CAI uses [[Extensible Metadata Platform (XMP)]] to embed a URL within a file that can point at a 'Claim', which is a JSON based descripition of assertions.
CAI use the term 'provenence' to describe metadata surrounding the creation of media. The goal is not to "provide value judgments about whether a given set of provenance data is 'good' or 'bad', merely whether the data can be verified as associated with the underlying asset, correctly formed, and free from tampering."
The CAI vision is that metadata is captured at generation (a photograph is taken), then endures thorugh subsequent image editing software (Photoshop), CMS publishing, social-media sharing. "CAI data will travel with the asset and any user who sees the asset posted by any other user, will be able to investigate the source and original context of the asset." Part of the ambition of the project is to support fact-checking and limit deep-fakes.
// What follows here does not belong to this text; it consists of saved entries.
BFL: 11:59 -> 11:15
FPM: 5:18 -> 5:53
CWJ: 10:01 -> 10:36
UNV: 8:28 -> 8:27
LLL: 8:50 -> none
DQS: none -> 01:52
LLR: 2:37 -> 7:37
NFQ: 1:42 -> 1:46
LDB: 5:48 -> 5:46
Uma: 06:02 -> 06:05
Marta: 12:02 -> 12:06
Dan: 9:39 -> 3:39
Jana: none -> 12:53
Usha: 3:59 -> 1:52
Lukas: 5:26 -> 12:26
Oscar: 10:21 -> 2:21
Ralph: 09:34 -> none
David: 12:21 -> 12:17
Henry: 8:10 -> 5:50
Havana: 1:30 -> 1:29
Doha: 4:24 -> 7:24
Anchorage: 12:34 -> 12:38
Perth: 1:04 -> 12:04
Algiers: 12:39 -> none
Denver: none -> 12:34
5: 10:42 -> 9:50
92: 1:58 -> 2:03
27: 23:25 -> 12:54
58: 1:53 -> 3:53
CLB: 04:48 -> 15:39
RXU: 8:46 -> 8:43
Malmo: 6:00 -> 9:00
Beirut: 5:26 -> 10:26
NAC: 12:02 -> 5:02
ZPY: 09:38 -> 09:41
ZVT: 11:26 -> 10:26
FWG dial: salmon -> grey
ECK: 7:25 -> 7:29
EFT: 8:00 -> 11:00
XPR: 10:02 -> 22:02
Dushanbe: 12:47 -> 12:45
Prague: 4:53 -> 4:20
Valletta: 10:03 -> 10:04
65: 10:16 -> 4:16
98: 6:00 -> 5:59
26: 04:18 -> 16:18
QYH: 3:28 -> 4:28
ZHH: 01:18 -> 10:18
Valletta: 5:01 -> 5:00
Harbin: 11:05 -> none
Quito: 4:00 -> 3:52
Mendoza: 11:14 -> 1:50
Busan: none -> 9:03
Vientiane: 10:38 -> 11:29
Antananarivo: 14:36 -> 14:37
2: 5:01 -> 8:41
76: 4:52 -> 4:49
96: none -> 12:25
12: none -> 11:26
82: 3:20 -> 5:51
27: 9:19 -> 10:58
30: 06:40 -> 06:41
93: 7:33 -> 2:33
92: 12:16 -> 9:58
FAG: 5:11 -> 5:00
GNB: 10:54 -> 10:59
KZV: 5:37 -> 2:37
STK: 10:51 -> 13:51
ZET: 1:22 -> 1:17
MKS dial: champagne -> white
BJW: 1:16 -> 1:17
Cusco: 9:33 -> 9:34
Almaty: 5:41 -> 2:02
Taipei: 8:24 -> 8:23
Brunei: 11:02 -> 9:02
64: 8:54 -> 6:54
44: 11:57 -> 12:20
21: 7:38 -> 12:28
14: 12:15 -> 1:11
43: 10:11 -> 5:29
The white paper is: https://documentcloud.adobe.com/link/track?uri=urn%3Aaaid%3Ascds%3AUS%3A2c6361d5-b8da-4aca-89bd-1ed66cd22d19
As shown in “Workflows” above, each of the actors that create or process an asset will produce one or more assertions about what they did, when they did it, and (if possible) on behalf of whom. An assertion is typically a JSON-based data structure which represents a declaration made by an actor about an asset at a specific time. Some of these actors will be human and add human-generated information (e.g. copyright) while others are machines (software/hardware) providing information they generated (e.g. camera type or device time). Each type of assertion is either defined in the CAI specification, defined by other metadata standards such as XMP or schema.org or can be custom data for a particular actor or workflow. Assertions are cryptographically hashed and their hashes are gathered together into a claim. A claim is a digitally signed data structure that represents a set of assertions along with one or more cryptographic hashes on the data of an asset. The signature ensures the integrity of the claim and makes the system tamper-evident. A claim can be either directly or indirectly embedded into an asset as it moves through the life of the asset. Each time the asset reaches a specific key point in its lifecycle, such as initial creation, completion of some editing operations, publication to social media, etc. a new set of assertions and a claim are created. Each new claim refers to the previous claim, thus creating a chain of provenance for the asset
https://contentauthenticity.org/
There are 'trust lists' which are lists of verified providers, similar to the EU's Trust lists in eiDAS regulation. This relate to the hardware or software manufacturer and can be used to offer psuedonomymity for content provenance (the white paper gives an example of human rights activist). Identity is provided by [[Decentralized Identifiers]] URIs.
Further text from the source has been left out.